An hour later they were headed out of Los Angeles in the little electric car.
* * * *
“I know so little about you,” she said, once the car had cleared the city limits.
“There’s not much to know. I’m just a man who cried earthquake and got arrested for it.”
“I mean—well, are you married?”
“I was once.” He gazed out at the passing landscape of cactus, thinking how little it had changed in the past hundred years. Civilization had not yet reached the back roads of eastern California. “But that was a long time ago.”
“You don’t like to talk about it.”
“Does anyone like to talk about failures?” He was silent for a time, then said, “You’re taking a chance traveling with me. If we’re caught you could end up in prison, too.”
“You’d never find your way alone on these back roads. Either you’d get lost or one of the copter patrol would spot you.”
“Copter patrol?”
She pointed to the sky. “There’s one now. They watch mainly for trucks and vans heading out of the state, but they could make trouble if they spotted you.”
The copter, painted gold, dipped low, catching the sun, as it came in for a closer look. Apparently it saw nothing amiss, for it headed away again at once. “How far to the state line?” he asked.
“Less t
han an hour.” Like all Californians, she gave distances in time rather than miles.
“You’re sure there’ll be no roadblocks?”
“Not on these back roads. And once you’re across it’ll be difficult for them to put their hands on you. Most states won’t grant extradition for crimes committed under the California Enabling Act.”

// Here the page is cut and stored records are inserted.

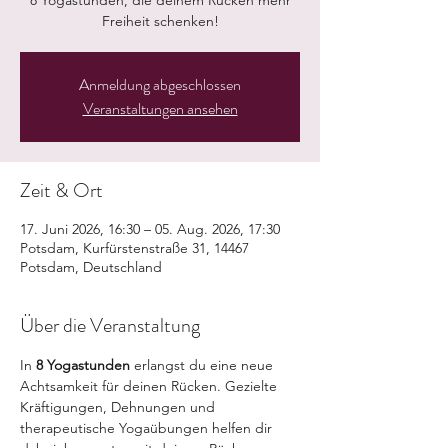
8 Yogastunden, die deinem Rücken mehr
Freiheit schenken!
Anmeldung abgeschlossen
Veranstaltungen ansehen
Zeit & Ort
17. Juni 2026, 16:30 – 05. Aug. 2026, 17:30
Potsdam, Kurfürstenstraße 31, 14467
Potsdam, Deutschland
Über die Veranstaltung
In 
8 Yogastunden
 erlangst du eine neue 
Achtsamkeit für deinen Rücken. Gezielte 
Kräftigungen, Dehnungen und 
therapeutische Yogaübungen helfen dir 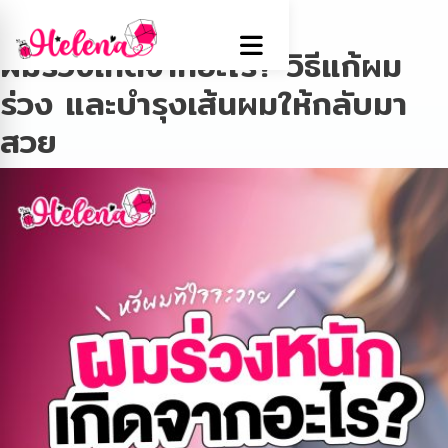
Tag:
บำรุงเส้นผม
ผมร่วงเกิดจากอะไร? วิธีแก้ผม
ร่วง และบำรุงเส้นผมให้กลับมา
สวย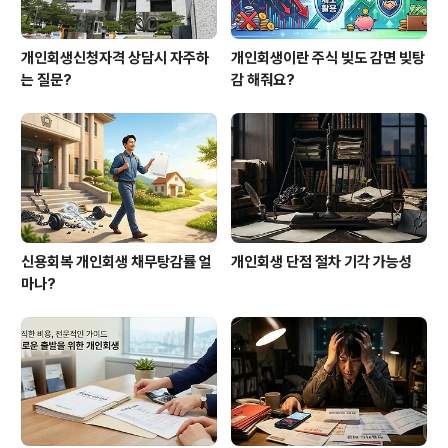
개인회생신청자격 상담시 자주하
개인회생이란 주식 빚도 감면 빚탕
는 질문?
감 해줘요?
신용회복 개인회생 채무탕감률 얼
개인회생 단점 절차 기각 가능성
마나?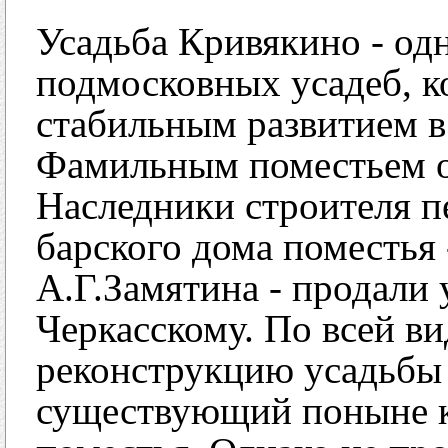
Усадьба Кривякино - од
подмосковных усадеб, к
стабильным развитием в
Фамильным поместьем он
Наследники строителя п
барского дома поместья 
А.Г.Замятина - продали 
Черкасскому. По всей в
реконструкцию усадьбы 
существующий поныне 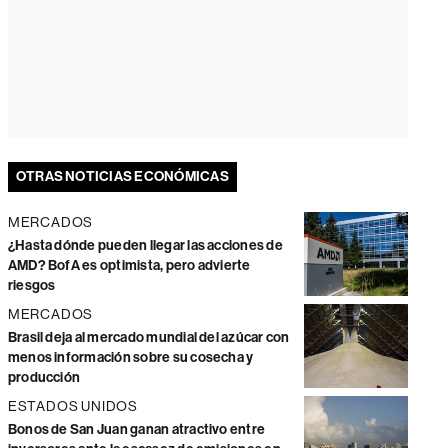
OTRAS NOTICIAS ECONÓMICAS
MERCADOS
¿Hasta dónde pueden llegar las acciones de
AMD? BofA es optimista, pero advierte
riesgos
MERCADOS
Brasil deja al mercado mundial del azúcar con
menos información sobre su cosecha y
producción
ESTADOS UNIDOS
Bonos de San Juan ganan atractivo entre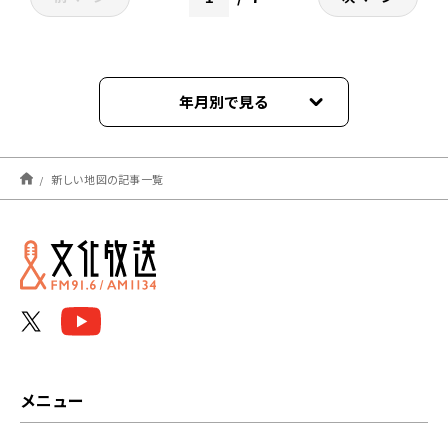
年月別で見る
2026年08月
新しい地図の記事一覧
2026年07月
2026年06月
2026年05月
2026年04月
2026年03月
メニュー
2026年02月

Some 45 minutes later, as they topped a rise of desert land, he saw the first billboard. “Settle here!” it proclaimed. “Free from earthquake danger!”
“That’s it,” Lola said giving a little sigh. “We’re across the line—in Nevada now.”
“Will you be going back to California after you drop me in Vegas?”
She turned in her seat, looking at him, “You know something? I’m scared of those damned earthquakes, too. I was always afraid to admit it till now, but since I’m safely out of that place I don’t think I’ll be hurrying back.”
“Come east with me,” he said.
“I’ve never been east.”
“All the more reason for you to go.”
“Could you get me a job at the home office?”
He considered that for a moment. “There’s too much of my past scattered around Chicago. Besides, they might just come looking for me for jumping bail. Maybe the company doesn’t think I’m worth five thousand.”
“Where, then?”
“Farther east—New York.”
“With all those people?”
“It’s not so bad. A lot of it is California propaganda.”
They passed more billboards and presently the gleaming towers of Las Vegas came into view, like some mythic kingdom in the desert. “All right,” she said finally. “I’ll go east with you.”
He took one hand off the steering wheel and touched her, lightly. “I’m glad.”